KIF20A mRNA, which encodes protein MKlp2, has been reported to be significantly expressed in large human hepatocellular cells. MKlp2 accumulation is linked to abnormal hepatocyte proliferation and tumor aggressiveness in human hepatocellular carcinoma66. Interestingly, several studies showed a correlation between KIF20A overexpression and tumor progression and proliferation in colorectal cancer, renal clear cell carcinoma, and bladder cancer cells66,67,68.

NCAPG expression is increased in various cancers, including hepatocellular liver cancer, as an oncogene that stimulates cell proliferation and apoptosis through the PI3K/AKT/FOXO4 pathway. Another study found that knocking down NCAPG as a mitotic gene may prevent HCC cell growth, progression, and migration69,70.

According to the results of the previous studies, TTK activates Akt/mTOR, and MDM2/p53 in a p53-dependent mechanism increases cell proliferation and migration, which stimulates malignancy71. TTK overexpression has also been shown to increase HCC cell drug resistance to sorafenib, suggesting it may be a viable therapeutic target for human hepatocellular carcinoma72.

Concerning PLK4 and CDC6, their association with HCC has been described in previous researches; for example, PLK4 overexpression promotes cell growth, while its knockdown suppresses progression, invasion, and migration. CDC6 dysregulation has a role in developing many cancers, like hepatocellular carcinoma. CDC6, which acts as a regulator in the early stages of DNA replication and as a checkpoint controller before mitosis, has been associated with the clinical progression of HCC and may be utilized as a biomarker in patients with this kind of cancer73,74.

Finally, a circRNA-miRNA-mRNA regulatory axis based on DEC-FImiRNA and FImiRNA-hub gene interactions was built.
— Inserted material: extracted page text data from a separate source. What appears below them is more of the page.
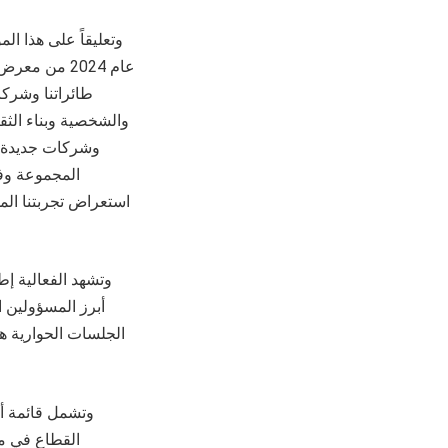
وتعليقاً على هذا ال
عام 2024 من
طائراتنا وشركا
والشخصية وبناء الثق
وشركات جديدة و
المجموعة وفر
استعراض تجربتنا ال
الجلسات الحوارية هذ
وتشمل قائمة أب
القطاع في مج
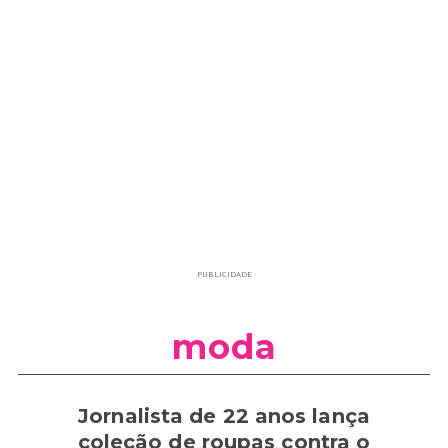
PUBLICIDADE
moda
Jornalista de 22 anos lança
coleção de roupas contra o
This network, which contains two DECs (hsa_circ_0070934 and hsa_circ_0004315) and three FImiRNAs (hsa-miR-511-5p, hsa-miR-214-3p, and hsa-miR-195-5p), along with five final hub genes, may play an essential role in the development and progression of HCC (Fig. 10B).
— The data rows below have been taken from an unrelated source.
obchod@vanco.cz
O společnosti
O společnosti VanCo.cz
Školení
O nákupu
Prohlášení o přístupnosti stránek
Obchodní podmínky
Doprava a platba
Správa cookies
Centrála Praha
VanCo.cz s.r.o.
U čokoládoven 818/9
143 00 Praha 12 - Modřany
Da-Wei Zhang and colleagues found that knocking down hsa_circ_0070934 expression inhibited CSCC cell proliferation and increased apoptosis compared to the negative control group. They also identified the importance of hsa_circ_0070934 in regulating HOXB7 expression levels by acting as a ceRNA and interacting with miR-1236-3p in the pathogenesis of CSCC. As a result, they discovered that hsa_circ_0070934 could be useful in the diagnosis and treatment of CSCC and other diseases75. For hsa_circ_0004315, some studies have found that this circRNA may act as a molecular sponge for miRNAs such as hsa-miR-214-3p and hsa-miR-195-5p to regulate the expression, respectively, of PPARGC1A and CCNE1 in hepatocellular carcinoma and breast cancer76,77.
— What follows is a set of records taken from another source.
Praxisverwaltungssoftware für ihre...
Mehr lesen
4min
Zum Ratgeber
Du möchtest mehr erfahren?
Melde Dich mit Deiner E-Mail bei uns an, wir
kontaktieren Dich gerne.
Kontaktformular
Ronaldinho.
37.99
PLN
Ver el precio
Our results suggest that these two DECs identified by bioinformatic techniques may be utilized as effective diagnostic and valuable prognostic biomarkers.

Conclusions

Our study was mainly conducted through bioinformatics analysis using software tools and genetic databases. To summarize, the goal of this study was to provide a comprehensive picture of the molecular mechanisms involved in HCC. Based on the ceRNA hypothesis, a circRNA/miRNA/hub gene network was constructed, and its function was predicted and evaluated. DECs, DEMIs, and DEGs inside this network may significantly affect patients' prognosis and survival. In conclusion, these genes, especially two final DECs include hsa_circ_0070934 and hsa_circ_0004315, may serve as novel prognostic factors in the HCC patients. These genes’ abnormal expression and function need to be verified in future laboratory studies (Supplementary Information).